Table 7. Gibbs free energy of reaction (ΔG, kcal/mol), Gibbs free energy of activation (ΔG^≠, kcal/mol) and rate constants (k, M^–1 s^–1) for the RAF mechanism between PhAs-Cu(II) and ^•OH, since pre-reactive adduct. Solvent = water.

PhAs-Cu(II)		ΔG	ΔG≠	k
Hn−2COA2–-(2)-C2	RAF-1	11.18	17.53	8.76 × 10−1
Hn−2COA2–-(2)-C2	RAF-2	6.35	17.90	4.72 × 10−1
Hn−2COA2–-(2)-C2	RAF-3	2.19	12.46	4.57 × 103
Hn−2COA2–-(2)-C2	RAF-4	5.64	12.99	1.85 × 103
Hn−2FLA2–-(2)-C5	RAF-1	12.43	20.11	1.13 × 10−2
Hn−2FLA2–-(2)-C5	RAF-2	NF	-	-
Hn−2FLA2–-(2)-C5	RAF-3	4.18	17.81	5.44 × 10−1
Hn−2FLA2–-(2)-C5	RAF-4	1.80	14.54	1.37 × 102
Hn−2FLA2–-(2)-C5	RAF-5	7.38	18.15	3.06 × 10−1
Hn−2FLA2–-(2)-C5	RAF-6	5.07	16.21	8.17 × 100
Hn−2FLA2–-(2)-C2	RAF-1	13.57	18.67	1.28 × 10−1
Hn−2FLA2–-(2)-C2	RAF-2	6.29	18.36	2.14 × 10−1
Hn−2FLA2–-(2)-C2	RAF-3	0.84	14.43	1.63 × 102
Hn−2FLA2–-(2)-C2	RAF-4	5.90	11.70	1.64 × 104
Hn−2FLA2–-(2)-C2	RAF-5	6.72	15.12	5.09 × 101
Hn−2FLA2–-(2)-C2	RAF-6	5.60	15.80	1.61 × 101
Hn−2PRA2–-(2)-C7	RAF-1	9.83	18.93	8.24 × 10−2
Hn−2PRA2–-(2)-C7	RAF-2	8.12	16.83	2.88 × 100
Hn−2PRA2–-(2)-C7	RAF-3	7.65	13.14	1.44 × 103
Hn−2PRA2–-(2)-C7	RAF-4	6.18	12.53	4.05 × 103
Hn−2PRA2–-(2)-C7	RAF-5	10.26	17.98	4.12 × 10−1
Hn−2PRA2–-(2)-C7	RAF-6	5.52	14.53	1.38 × 102
Hn−2GAA2–-(2)-C7	RAF-1	11.60	20.12	1.10 × 10−2
Hn−2GAA2–-(2)-C7	RAF-2	8.25	18.85	9.40 × 10−2
Hn−2GAA2–-(2)-C7	RAF-3	10.66	15.74	1.79 × 101
Hn−2GAA2–-(2)-C7	RAF-4	6.53	13.42	9.05 × 102
Hn−2GAA2–-(2)-C7	RAF-5	7.30	17.40	1.09 × 100
Hn−2GAA2–-(2)-C7	RAF-6	8.74	17.03	2.05 × 100

NF = not formed.

). From the results, it emerges that the RAF mechanism does not contribute to the OIL−2 behavior of PhAs, because all the RAF pathways are endergonic processes with high activation barriers.

4. Conclusions

Nopal is a plant containing four phenolic acids: coumaric acid (COA), ferulic acid (FLA), protocatechuic acid (PRA), and gallic acid (GAA). These compounds had been shown to be efficient Cu(II) chelators, yielding five complexes with high thermodynamic stability. This implies that they can be efficient in treatments to detoxify the body from copper.

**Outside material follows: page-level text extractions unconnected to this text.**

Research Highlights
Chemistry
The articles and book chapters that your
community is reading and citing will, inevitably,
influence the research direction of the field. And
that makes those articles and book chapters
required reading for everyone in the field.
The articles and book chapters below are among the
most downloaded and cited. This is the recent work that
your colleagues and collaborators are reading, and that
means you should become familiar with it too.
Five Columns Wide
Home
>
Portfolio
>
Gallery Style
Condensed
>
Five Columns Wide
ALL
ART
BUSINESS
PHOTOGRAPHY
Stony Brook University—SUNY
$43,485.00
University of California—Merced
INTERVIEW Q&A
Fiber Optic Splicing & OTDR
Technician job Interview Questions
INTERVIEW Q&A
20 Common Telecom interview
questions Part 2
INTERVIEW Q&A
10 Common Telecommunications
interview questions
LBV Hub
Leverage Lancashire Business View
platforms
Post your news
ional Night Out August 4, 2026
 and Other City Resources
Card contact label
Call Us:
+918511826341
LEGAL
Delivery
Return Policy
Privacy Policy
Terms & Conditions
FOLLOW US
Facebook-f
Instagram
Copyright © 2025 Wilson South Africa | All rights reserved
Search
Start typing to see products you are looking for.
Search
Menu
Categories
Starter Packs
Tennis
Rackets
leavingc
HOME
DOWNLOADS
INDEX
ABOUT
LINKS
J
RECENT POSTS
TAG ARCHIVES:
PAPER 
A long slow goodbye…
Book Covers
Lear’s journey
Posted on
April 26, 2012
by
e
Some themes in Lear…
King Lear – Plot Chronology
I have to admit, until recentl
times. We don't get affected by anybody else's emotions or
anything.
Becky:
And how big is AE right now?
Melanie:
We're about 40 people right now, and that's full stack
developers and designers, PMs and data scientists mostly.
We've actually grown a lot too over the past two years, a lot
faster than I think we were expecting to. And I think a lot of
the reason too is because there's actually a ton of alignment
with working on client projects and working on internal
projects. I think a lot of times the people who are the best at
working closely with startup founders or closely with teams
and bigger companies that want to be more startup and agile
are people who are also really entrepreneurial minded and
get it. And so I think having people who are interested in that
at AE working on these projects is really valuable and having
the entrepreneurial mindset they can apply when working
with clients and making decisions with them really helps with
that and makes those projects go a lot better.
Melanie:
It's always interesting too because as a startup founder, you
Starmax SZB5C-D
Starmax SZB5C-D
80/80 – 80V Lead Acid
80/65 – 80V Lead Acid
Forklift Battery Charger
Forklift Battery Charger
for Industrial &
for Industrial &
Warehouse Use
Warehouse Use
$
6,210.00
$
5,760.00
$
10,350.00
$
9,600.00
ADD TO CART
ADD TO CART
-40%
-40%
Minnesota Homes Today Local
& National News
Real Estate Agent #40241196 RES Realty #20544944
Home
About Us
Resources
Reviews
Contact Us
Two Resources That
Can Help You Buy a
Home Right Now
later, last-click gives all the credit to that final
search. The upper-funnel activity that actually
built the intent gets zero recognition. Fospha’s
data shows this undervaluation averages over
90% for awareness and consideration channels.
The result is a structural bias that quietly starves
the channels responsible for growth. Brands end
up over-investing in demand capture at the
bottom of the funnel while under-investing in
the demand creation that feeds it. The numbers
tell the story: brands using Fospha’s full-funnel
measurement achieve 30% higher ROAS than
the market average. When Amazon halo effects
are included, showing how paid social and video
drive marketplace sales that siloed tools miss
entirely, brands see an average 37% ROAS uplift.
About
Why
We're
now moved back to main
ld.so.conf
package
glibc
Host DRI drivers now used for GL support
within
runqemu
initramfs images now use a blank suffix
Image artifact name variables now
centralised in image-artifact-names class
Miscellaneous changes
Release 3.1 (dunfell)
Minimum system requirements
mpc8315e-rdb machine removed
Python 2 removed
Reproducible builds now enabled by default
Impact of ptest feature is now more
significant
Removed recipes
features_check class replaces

Dianionic species of PhAs are capable of reducing Cu(II) to Cu(I) and therefore promote the formation of ^•OH radicals through Fenton-type reactions; for this reason, they can be proposed as species with a behavior of pro-oxidants. However, when the chelates are formed, they can inhibit the reduction of the metal by the reductants of the O₂^•− and Asc⁻, i.e., they can be proposed to act as OIL−1, especially the chelates of PRA and GAA, whereas the chelates of COA and FLA inhibit the reduction of Cu(II) by ascorbate and only slightly the reduction by the radical anion superoxide (O₂^•−).

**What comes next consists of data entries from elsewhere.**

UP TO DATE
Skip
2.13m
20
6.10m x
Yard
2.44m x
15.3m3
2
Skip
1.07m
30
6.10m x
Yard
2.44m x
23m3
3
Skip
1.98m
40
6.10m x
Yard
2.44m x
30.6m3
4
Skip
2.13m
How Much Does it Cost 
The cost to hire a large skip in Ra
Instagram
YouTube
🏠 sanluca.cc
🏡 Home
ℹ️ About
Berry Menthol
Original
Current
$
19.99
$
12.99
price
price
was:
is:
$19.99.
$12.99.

All the complexes between Cu(II) and PhAs can deactivate the ^•OH radical through SET and f-HAT reactions that take place at diffusion-controlled rates. Therefore, they can act as OIL−2 agents, inhibiting the damage by hydroxyl free radical immediately as it is formed by Fenton reactions. The PhAs studied in this investigation are proposed as OIL−1 and OIL−2, and therefore they can be proposed as protectors of biomolecules since they inhibit the reduction of Cu(II) to Cu(I) and therefore the formation of the hydroperoxyl free radical, and additionally, they react with hydroxyl free radical once it is formed.